Policy search is effective only when serving (1) MoE models (2) AWQ or FP8 quantized models. Otherwise, it is useless.
Running Policy Search
You can run policy search by adding the following options to the launch command of Friendli Container.
Options | Type | Summary | Default |
---|---|---|---|
--algo-policy-dir | TEXT | Path to the directory to save the searched optimal policy file. | - |
--search-policy | BOOLEAN | Runs policy search to find the best Friendli execution policy for the given configuration such as model type, GPU, NVIDIA driver version, quantization scheme, etc. | - |
Example: Llama 2 13B Chat AWQ
For example, you can start the policy search for TheBloke/Llama-2-13B-chat-AWQ model as follows:
export HF_MODEL_NAME="TheBloke/Llama-2-13B-chat-AWQ"
export FRIENDLI_CONTAINER_SECRET="YOUR CONTAINER SECRET"
export FRIENDLI_CONTAINER_IMAGE="registry.friendli.ai/trial"

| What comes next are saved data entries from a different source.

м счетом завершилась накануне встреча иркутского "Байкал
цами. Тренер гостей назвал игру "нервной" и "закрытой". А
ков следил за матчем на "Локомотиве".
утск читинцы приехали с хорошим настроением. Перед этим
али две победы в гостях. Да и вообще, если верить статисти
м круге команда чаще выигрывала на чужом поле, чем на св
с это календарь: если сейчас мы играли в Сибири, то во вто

export GPU_ENUMERATION='"device=0"'
export POLICY_DIR=$PWD/policy
mkdir -p $POLICY_DIR
docker run \
--gpus $GPU_ENUMERATION \
-p 8000:8000 \
-v ~/.cache/huggingface:/root/.cache/huggingface \
-v $POLICY_DIR:/policy \
-e FRIENDLI_CONTAINER_SECRET=$FRIENDLI_CONTAINER_SECRET \
$FRIENDLI_CONTAINER_IMAGE \
--hf-model-name $HF_MODEL_NAME \
--algo-policy-dir /policy \
--search-policy true
Example: Mixtral 8x7B Instruct (TP=4)
export HF_MODEL_NAME="mistralai/Mixtral-8x7B-Instruct-v0.1"

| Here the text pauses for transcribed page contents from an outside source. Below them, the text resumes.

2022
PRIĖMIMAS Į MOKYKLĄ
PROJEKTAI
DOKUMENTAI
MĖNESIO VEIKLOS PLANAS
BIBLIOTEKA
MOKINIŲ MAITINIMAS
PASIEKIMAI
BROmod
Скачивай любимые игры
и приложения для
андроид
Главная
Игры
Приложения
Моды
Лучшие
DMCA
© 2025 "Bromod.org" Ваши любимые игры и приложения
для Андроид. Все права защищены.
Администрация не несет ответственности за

export FRIENDLI_CONTAINER_SECRET="YOUR CONTAINER SECRET"
export FRIENDLI_CONTAINER_IMAGE="registry.friendli.ai/trial"
export GPU_ENUMERATION='"device=0,1,2,3"'
export POLICY_DIR=$PWD/policy
mkdir -p $POLICY_DIR
docker run \
--gpus $GPU_ENUMERATION \
-p 8000:8000 \
-v ~/.cache/huggingface:/root/.cache/huggingface \
-v $POLICY_DIR:/policy \
-e FRIENDLI_CONTAINER_SECRET=$FRIENDLI_CONTAINER_SECRET \
$FRIENDLI_CONTAINER_IMAGE \
--hf-model-name $HF_MODEL_NAME \
--num-devices 4 \
--algo-policy-dir /policy \
--search-policy true
Once the policy search is complete, a policy file will be created in $POLICY_DIR
.
It takes up to 2 hours to find the optimal policy for Llama 2 13B model with NVIDIA A100 80GB GPU. The estimated time and remaining time will be displayed in the stderr when you run the policy search.
Starting Serving Endpoint
When the policy file is prepared, you can start serving your model more efficiently by adding --algo-policy-dir
option to the launch command of Friendli Container.
Example: Llama 2 13B Chat AWQ
docker run \
--gpus $GPU_ENUMERATION \
-p 8000:8000 \
-v ~/.cache/huggingface:/root/.cache/huggingface \
-v $POLICY_DIR:/policy \
-e FRIENDLI_CONTAINER_SECRET=$FRIENDLI_CONTAINER_SECRET \
$FRIENDLI_CONTAINER_IMAGE \
--hf-model-name $HF_MODEL_NAME \
--algo-policy-dir /policy
Example: Mixtral 8x7B Instruct (TP=4)
docker run \
--gpus $GPU_ENUMERATION \
-p 8000:8000 \
-v ~/.cache/huggingface:/root/.cache/huggingface \
-v $POLICY_DIR:/policy \
-e FRIENDLI_CONTAINER_SECRET=$FRIENDLI_CONTAINER_SECRET \
$FRIENDLI_CONTAINER_IMAGE \
--hf-model-name $HF_MODEL_NAME \
--num-devices 4 \
--algo-policy-dir /policy \
FAQ: When to Run Policy Search Again?
The execution policy depends on the following factors:
- Model
- GPU
- GPU count and parallelism degree (The value for
--num-devices
and--num-workers
options) - NVIDIA Driver major version
- Friendli Container version
You should run policy search again when any of these are changed from your serving setup.